Edge AI for Real-Time Vision: Challenges, Limitations, and Future Research Directions

Abstract

This survey synthesizes methods that enable real-time computer vision on edge hardware under tight latency, energy, and memory constraints. We conducted a systematic review of 150+ studies (2018–2025) spanning lightweight CNNs and ViTs, compression (pruning, quantization, distillation), compiler/runtime optimization, hardware acceleration (NPUs/TPUs/FPGAs), and edge–cloud collaboration. Across comparable settings, INT8 quantization typically yields 2–4× higher throughput and 2–5× lower energy than FP32; representative mobile backbones (e.g., MobileNetV3-L) achieve millisecond-level latency with competitive accuracy on NPUs; and hybrid CNN–ViT models offer a ~15–20% better accuracy–latency balance than pure CNN or ViT baselines when compiler fusion is effective. We also document trade-offs where preprocessing/postprocessing can account for 20–60% of end-to-end time, and cases where compression underperforms due to operator support gaps.
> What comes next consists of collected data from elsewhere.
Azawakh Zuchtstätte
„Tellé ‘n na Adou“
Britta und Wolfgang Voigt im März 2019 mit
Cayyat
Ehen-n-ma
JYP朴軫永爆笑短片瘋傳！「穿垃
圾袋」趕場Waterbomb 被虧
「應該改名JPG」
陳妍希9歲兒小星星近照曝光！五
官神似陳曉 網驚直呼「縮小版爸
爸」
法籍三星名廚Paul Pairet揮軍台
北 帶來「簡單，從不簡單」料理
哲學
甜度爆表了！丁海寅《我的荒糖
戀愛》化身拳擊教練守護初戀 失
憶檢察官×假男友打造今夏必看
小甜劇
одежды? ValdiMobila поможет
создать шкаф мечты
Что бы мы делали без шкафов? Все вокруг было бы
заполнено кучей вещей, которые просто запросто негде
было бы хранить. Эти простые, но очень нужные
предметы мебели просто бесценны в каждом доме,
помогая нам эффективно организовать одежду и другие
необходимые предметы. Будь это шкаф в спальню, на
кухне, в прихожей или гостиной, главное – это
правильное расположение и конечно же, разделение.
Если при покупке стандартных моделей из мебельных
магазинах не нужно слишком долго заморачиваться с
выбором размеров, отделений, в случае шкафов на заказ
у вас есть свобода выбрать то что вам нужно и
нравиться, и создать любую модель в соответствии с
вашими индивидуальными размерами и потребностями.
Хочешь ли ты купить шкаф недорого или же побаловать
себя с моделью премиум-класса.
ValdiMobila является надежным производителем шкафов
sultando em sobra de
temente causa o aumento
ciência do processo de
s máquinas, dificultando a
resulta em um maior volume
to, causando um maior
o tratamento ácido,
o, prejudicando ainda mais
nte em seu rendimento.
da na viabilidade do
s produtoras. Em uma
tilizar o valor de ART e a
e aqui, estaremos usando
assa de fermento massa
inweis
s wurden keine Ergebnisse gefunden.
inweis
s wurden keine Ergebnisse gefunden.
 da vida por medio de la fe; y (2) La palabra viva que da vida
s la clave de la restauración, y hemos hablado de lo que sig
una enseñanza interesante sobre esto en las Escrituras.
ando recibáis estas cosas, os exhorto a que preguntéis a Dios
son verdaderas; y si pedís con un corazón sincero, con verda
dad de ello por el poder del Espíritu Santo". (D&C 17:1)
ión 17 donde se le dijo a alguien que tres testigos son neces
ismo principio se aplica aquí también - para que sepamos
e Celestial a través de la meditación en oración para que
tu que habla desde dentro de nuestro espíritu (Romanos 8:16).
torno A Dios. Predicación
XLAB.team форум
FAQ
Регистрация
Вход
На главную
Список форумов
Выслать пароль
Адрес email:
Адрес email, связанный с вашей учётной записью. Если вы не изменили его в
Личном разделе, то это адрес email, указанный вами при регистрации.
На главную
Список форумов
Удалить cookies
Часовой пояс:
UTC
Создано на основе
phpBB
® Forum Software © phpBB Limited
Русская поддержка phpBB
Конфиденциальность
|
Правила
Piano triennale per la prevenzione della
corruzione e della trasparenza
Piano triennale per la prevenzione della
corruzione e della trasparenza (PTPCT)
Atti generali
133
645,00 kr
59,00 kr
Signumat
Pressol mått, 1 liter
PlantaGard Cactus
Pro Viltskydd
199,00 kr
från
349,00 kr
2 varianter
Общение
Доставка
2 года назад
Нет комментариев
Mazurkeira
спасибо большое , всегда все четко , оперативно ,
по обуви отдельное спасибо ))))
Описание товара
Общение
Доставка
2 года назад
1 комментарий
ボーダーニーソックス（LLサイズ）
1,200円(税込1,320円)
Our unique contribution is a unified taxonomy aligned to practical deployment choices (model class × optimization × hardware), plus prescriptive “when-to-use-what” recommendations for mobile, embedded, and micro-edge targets. Recommendations: prefer INT8 with hardware-supported ops; pair hybrids with fusion-aware toolchains; budget for pre/post-processing; and consider split inference for heavy workloads.